For many people in our industry, that often means switching from a feature team model to an empowered product team model. Regarding this aspect of transformation (amongst others), everyone is talking about the same: Product leaders want their teams to think about outcomes over outputs. They want their teams to be “empowered”. They want to foster ownership. They really want to transform, and therefore they focus on changing how the teams should work… They think about competency and how their Product Managers need to step up. They change their Product Owner’s titles to Product Managers. Some of their senior engineers are now promoted to “tech leads” because that’s an important role in the “product trio” they read about. They bring in agile coaches to improve product delivery, without realizing that many of these coaches never really worked in an empowered product team model. They add new roles to the organization. They create processes, and add more roles on top of that to own and improve such processes that the teams should use. And the list goes on.

But have you spotted anything special in all of these initiatives?

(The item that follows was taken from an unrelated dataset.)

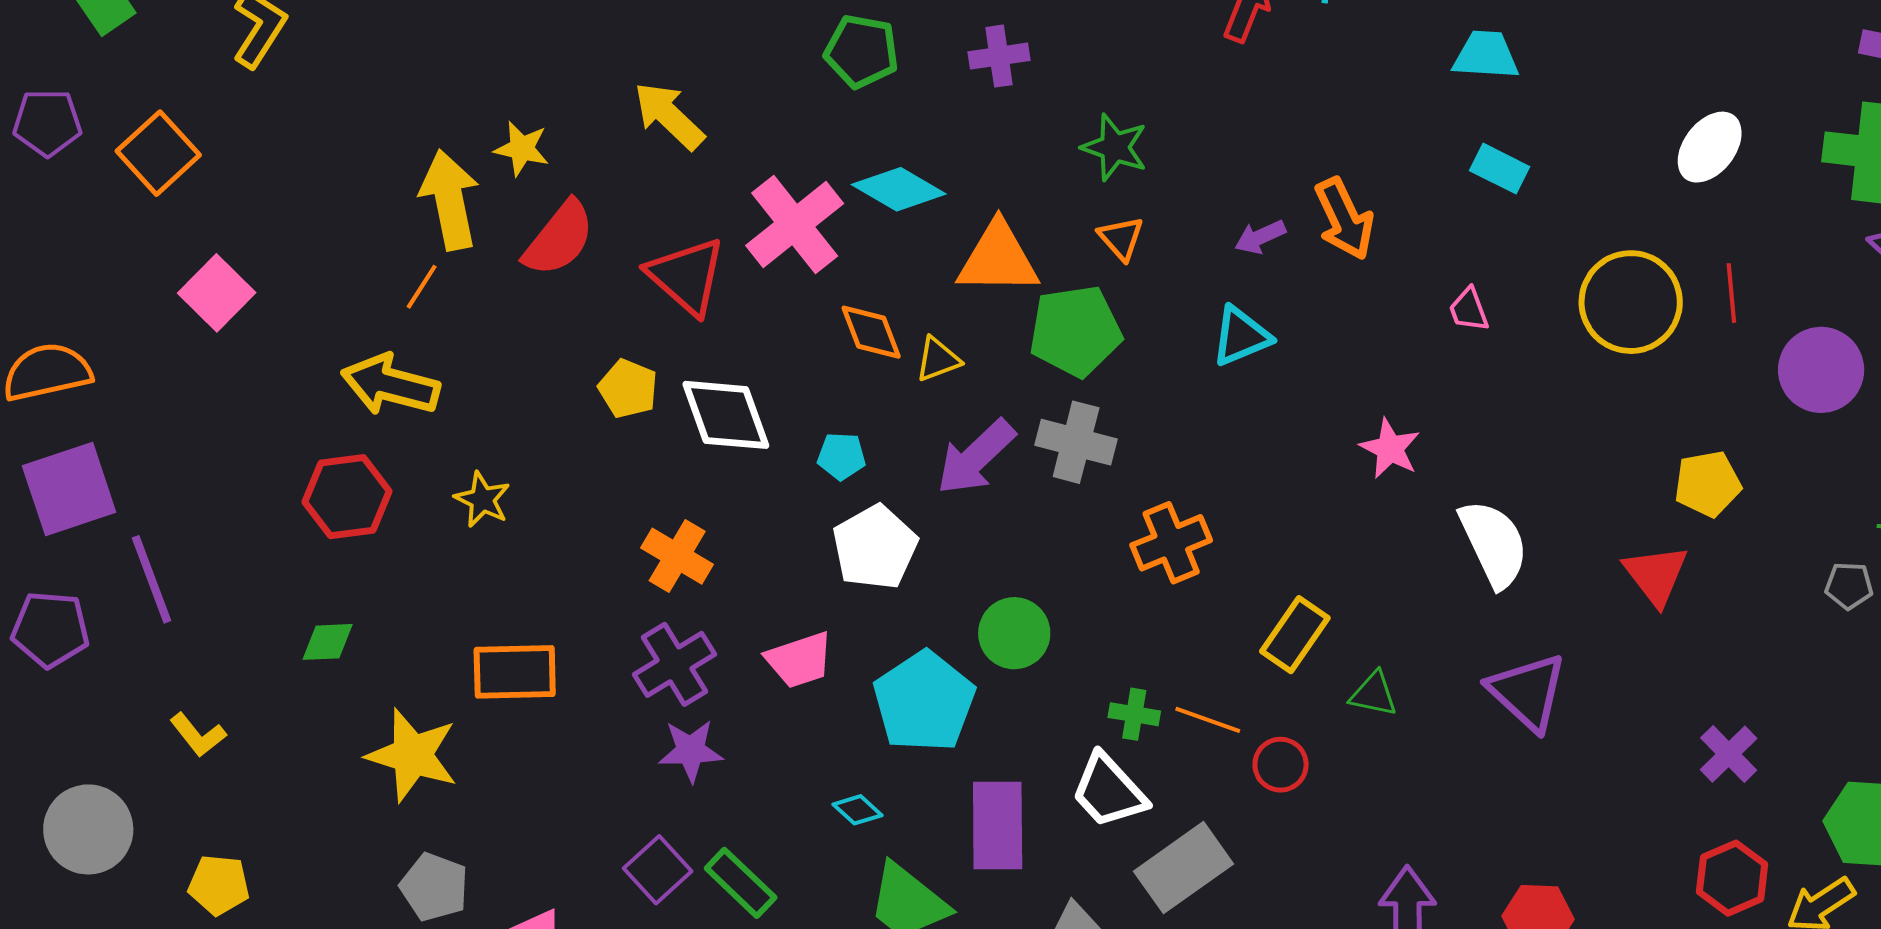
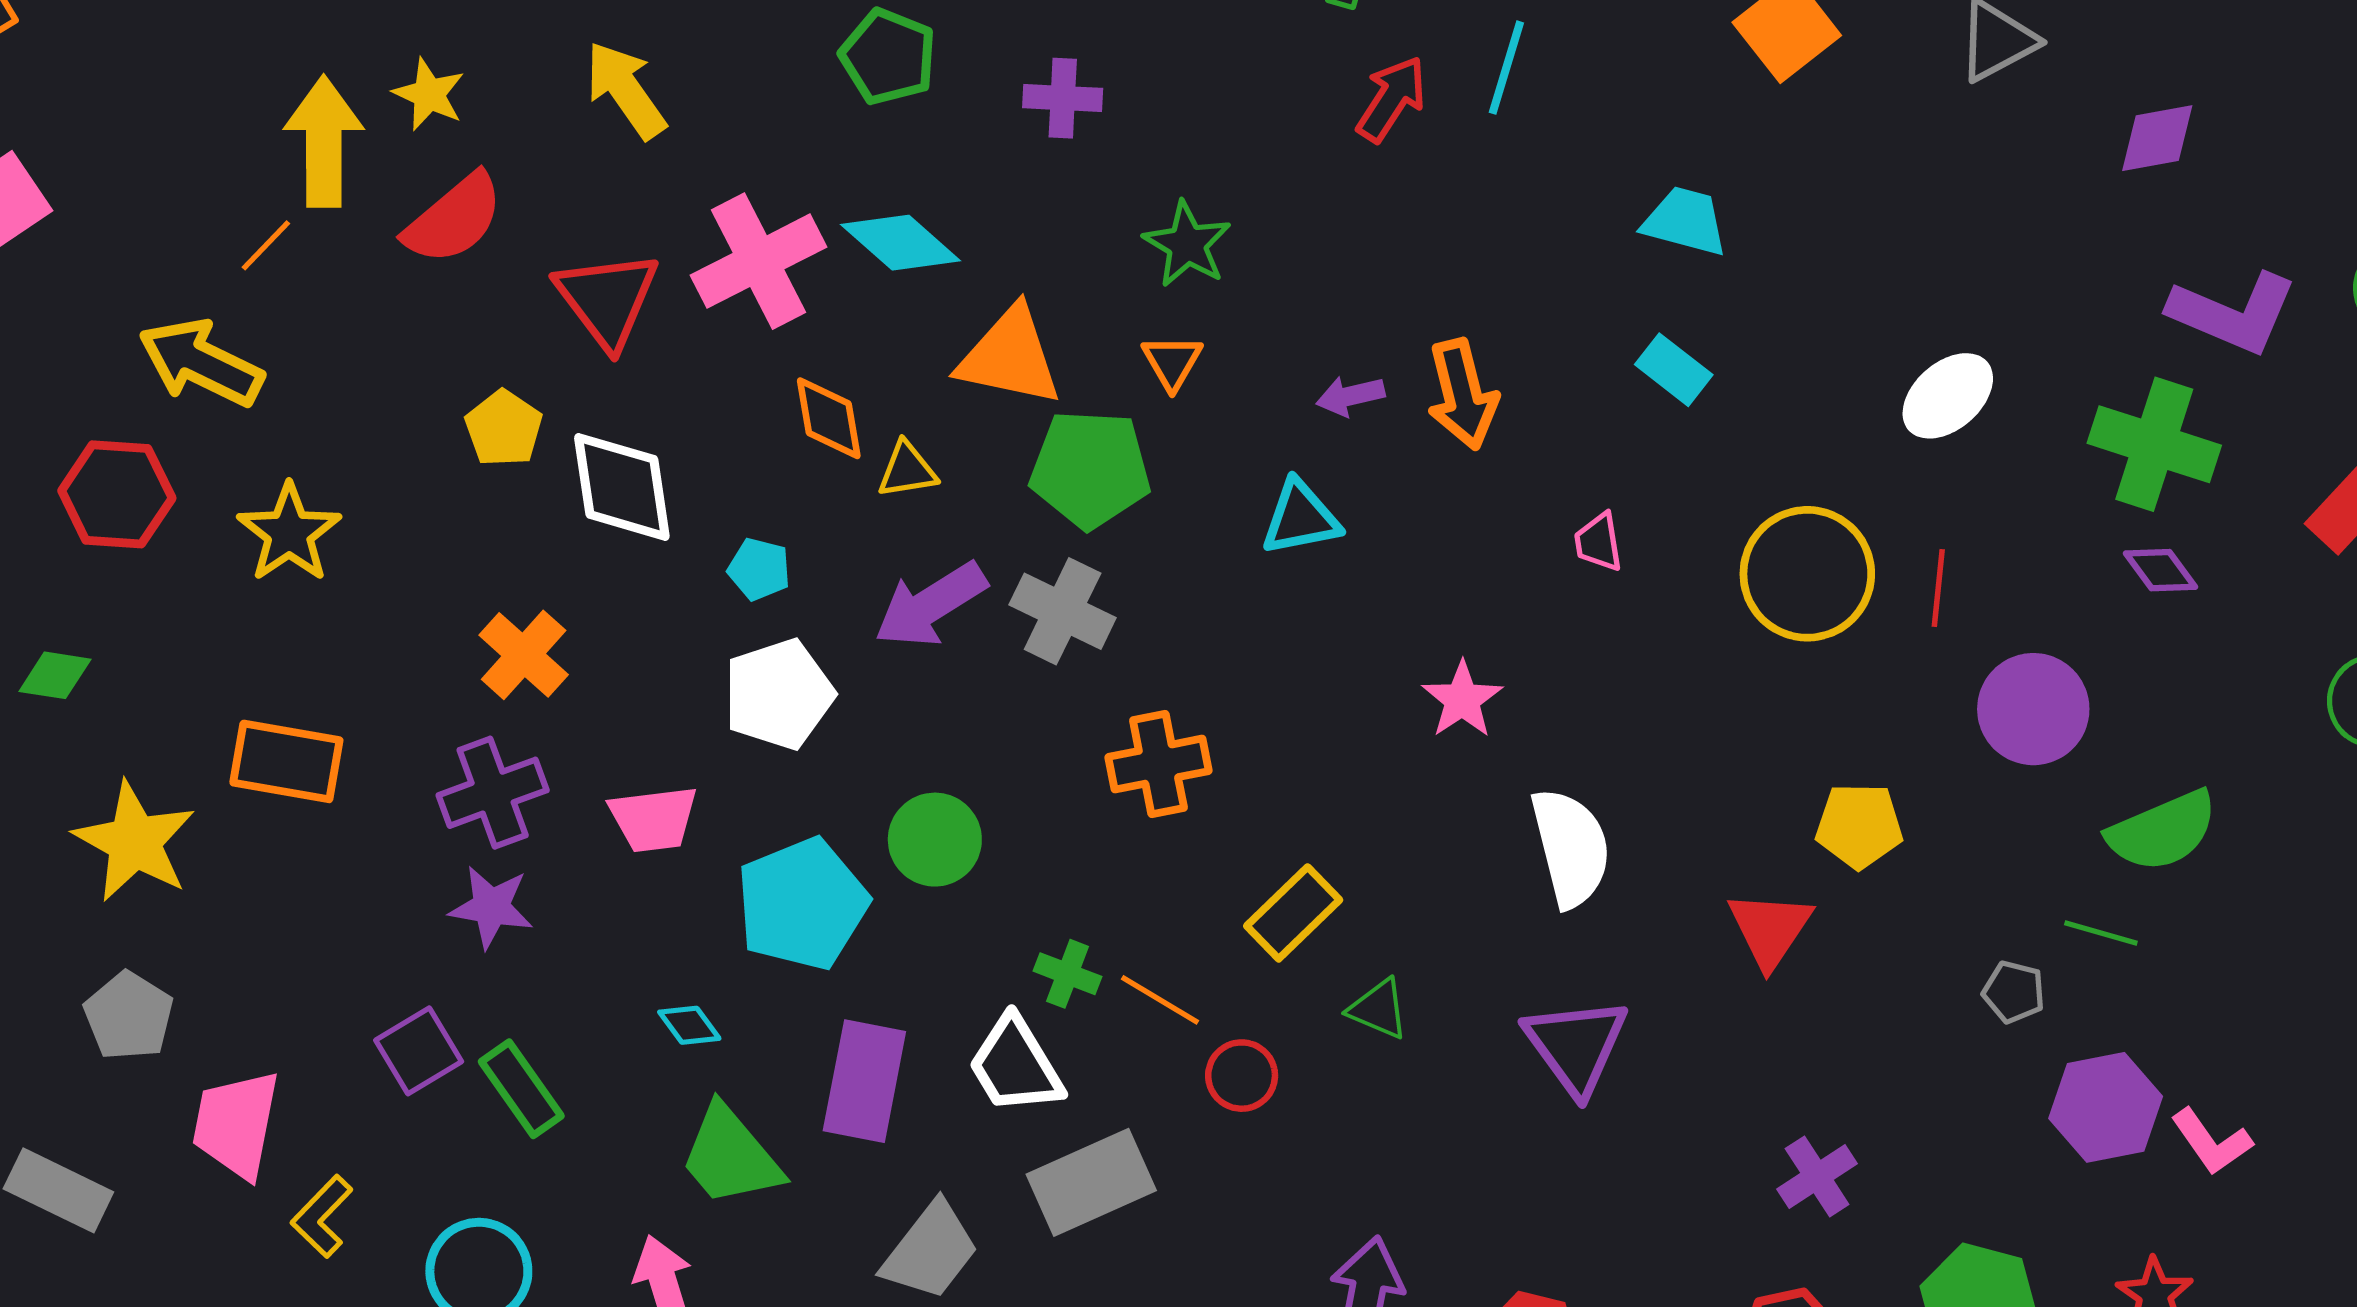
yellow star: (482, 500) -> (289, 533), size x1.4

Apart from the clear antipatterns of scaling with processes, adding unnecessary complexity and bureaucracy to their organization, and the whole madness around delivery frameworks and rituals being at the center of everything these poor product people do — there’s something else going on.

What’s missing is simply the most important thing about this transformation aspect: the fact that it all starts with product leadership.

The reality is simple: without strong product leaders that deeply care about creating and continuously incentivizing a strong product culture, your organization won’t succeed with the transformation you’re aiming for.

This is because the epicenter of the change to evolve from feature teams to empowered product teams lies primarily in three leadership efforts:

  1. Managing by outcomes
  2. Transferring accountability of the results from the leaders to the teams
  3. Coaching the teams on what great looks like and focus on culture

Let me unpack these, one by one.

Managing by outcomes

If product teams are focused on shipping outputs assigned to them, and all they care about is when that feature is released and how they’re building it — you’re likely working in a feature factory.

You can easily verify this by asking your engineers why they are building what they are building — and you’ll understand what I mean. Ask them how their product is doing in the market today, and what customer and business problems they’re trying to solve. Most likely they have no clue, because most product teams out there are feature or delivery teams — not empowered product teams.

But you don’t even need to pick the engineers… Just ask your Product Managers to tell you a clear story about the world they want to create with the product they’re building, how this fits with the product strategy and company vision, what the most important customer and business problems to solve are and why — and you’ll probably realize that the challenge goes beyond your engineering culture.

So what can companies do?

The path towards dismantling the feature factory culture and becoming a strong product organization with empowered product teams starts here: assigning your teams problems to solve or opportunities to tackle, usually framed as objectives.

This is how you empower your teams and deploy your product strategy — which is the set of the most important customer and business problems you should focus on next, to make your product vision a reality. This of course means that you have one.

Once you have decided on the problems you should be solving (which comes from an insights-driven product strategy, not opinions shared in a meeting your leadership had during an off-site), then you’re ready to assign these problems to specific teams that have the right competency and domain knowledge to solve them.

Framing these objectives as problems to solve (outcomes) empowers the team to discover the best solution to solve them.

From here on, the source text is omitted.